Susanna Black, in this mediation on the book of Ruth, notes the same social welfare and mandated economic inefficiencies in the Old Testament Law that I’ve noticed myself. This would be one of the reasons I don’t see strict laissez-faire economics as the self-evidently “Biblical” economic system.
Ruth, the Moabitess, the foreigner, supporting herself and her mother-in-law after the death of all the men in their family by gleaning: picking up the sheaves of wheat left behind by harvesters in someone else’s field. This was put into place under God’s law as one of three levels of provision for social welfare in Israel (the other two, per my brilliant friend Kristen Filipic, are tithing, where a tenth of everybody’s income ends up in a central fund used for, among other purposes, welfare payments to those who really can’t support themselves; and jubilee, where every fifty years everyone’s debts are cancelled, along with any land sales that have alienated a family’s home farm.)

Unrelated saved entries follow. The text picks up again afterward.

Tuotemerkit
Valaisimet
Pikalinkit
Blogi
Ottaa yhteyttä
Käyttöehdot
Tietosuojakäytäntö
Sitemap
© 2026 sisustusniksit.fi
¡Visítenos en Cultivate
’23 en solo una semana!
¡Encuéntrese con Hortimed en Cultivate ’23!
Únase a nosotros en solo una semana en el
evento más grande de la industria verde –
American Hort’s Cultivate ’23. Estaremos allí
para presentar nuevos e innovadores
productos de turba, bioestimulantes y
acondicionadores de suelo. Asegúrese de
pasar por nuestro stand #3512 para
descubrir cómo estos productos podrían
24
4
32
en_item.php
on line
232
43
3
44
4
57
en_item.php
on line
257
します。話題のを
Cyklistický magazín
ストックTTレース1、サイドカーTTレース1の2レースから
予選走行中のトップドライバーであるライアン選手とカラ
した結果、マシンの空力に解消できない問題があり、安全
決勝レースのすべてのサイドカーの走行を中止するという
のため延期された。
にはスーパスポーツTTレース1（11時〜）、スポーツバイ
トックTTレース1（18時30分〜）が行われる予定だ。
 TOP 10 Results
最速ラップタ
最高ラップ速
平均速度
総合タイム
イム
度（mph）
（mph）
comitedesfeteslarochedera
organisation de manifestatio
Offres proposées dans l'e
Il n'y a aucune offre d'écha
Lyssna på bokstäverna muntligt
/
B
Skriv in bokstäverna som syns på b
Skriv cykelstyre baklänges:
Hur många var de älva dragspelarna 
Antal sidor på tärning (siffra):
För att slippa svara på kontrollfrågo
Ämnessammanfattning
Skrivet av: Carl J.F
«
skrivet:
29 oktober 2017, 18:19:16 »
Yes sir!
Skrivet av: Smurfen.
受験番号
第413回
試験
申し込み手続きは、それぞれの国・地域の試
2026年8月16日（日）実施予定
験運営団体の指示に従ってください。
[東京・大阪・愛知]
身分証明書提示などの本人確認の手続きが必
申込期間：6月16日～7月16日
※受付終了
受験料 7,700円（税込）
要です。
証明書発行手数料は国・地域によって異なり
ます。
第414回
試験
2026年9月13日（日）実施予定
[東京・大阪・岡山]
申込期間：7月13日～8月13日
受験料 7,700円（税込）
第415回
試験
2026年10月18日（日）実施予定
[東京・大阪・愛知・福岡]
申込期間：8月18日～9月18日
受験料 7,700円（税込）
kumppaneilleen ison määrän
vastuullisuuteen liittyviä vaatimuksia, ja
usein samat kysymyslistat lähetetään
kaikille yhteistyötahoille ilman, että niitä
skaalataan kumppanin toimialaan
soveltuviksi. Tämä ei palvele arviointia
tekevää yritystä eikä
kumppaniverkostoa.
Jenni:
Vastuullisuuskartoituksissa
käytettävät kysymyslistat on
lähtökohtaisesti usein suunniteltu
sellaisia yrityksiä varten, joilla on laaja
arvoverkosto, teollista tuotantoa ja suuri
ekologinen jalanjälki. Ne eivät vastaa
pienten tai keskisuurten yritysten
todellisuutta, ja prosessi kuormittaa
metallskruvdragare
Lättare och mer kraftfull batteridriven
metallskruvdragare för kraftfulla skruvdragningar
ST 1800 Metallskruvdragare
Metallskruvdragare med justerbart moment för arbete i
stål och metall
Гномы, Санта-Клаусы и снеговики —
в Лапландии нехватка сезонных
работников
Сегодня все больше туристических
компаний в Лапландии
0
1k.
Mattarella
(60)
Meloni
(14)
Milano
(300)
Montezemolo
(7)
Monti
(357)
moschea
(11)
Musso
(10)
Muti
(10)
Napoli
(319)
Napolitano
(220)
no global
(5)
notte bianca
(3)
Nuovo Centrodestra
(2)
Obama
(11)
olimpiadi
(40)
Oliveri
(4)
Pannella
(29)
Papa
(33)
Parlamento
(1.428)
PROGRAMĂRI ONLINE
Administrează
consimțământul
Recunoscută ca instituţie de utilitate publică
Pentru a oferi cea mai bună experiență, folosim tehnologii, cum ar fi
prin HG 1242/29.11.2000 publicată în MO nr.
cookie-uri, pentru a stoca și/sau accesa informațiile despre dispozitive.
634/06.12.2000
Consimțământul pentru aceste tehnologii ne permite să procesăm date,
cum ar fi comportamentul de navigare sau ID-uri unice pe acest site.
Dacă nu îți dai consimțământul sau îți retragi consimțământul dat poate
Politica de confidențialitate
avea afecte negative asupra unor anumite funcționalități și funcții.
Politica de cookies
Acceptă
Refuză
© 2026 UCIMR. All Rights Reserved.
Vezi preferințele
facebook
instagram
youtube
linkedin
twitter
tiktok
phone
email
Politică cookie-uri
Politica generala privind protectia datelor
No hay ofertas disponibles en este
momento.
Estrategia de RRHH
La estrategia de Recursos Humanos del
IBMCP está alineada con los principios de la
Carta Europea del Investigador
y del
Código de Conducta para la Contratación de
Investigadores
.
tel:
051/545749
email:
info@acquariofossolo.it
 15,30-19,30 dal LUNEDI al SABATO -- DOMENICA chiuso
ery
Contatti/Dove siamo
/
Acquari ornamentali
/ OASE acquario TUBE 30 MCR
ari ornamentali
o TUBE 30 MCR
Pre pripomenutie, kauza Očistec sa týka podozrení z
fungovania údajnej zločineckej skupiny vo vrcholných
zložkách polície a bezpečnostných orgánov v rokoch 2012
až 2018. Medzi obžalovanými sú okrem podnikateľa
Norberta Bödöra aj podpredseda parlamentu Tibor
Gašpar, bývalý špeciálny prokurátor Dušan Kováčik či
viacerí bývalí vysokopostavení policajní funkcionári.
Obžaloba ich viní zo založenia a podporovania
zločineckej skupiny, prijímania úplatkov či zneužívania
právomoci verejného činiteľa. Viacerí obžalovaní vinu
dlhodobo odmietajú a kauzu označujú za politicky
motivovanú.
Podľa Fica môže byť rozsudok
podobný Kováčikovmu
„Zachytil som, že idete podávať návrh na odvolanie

Gleaning is cool as follows: basically, God tells farmers to build in deliberate inefficiencies to their operation in order to allow others to make a living. You’re not supposed to reap to the edges of the field, and you’re not supposed to pick up the grain that you might accidentally drop in the process of harvesting, so that there’ll be plenty of leftovers for the gleaners. It’s almost like a portion of all privately owned land is actually commons, but commons that exist in the same physical space as the private property.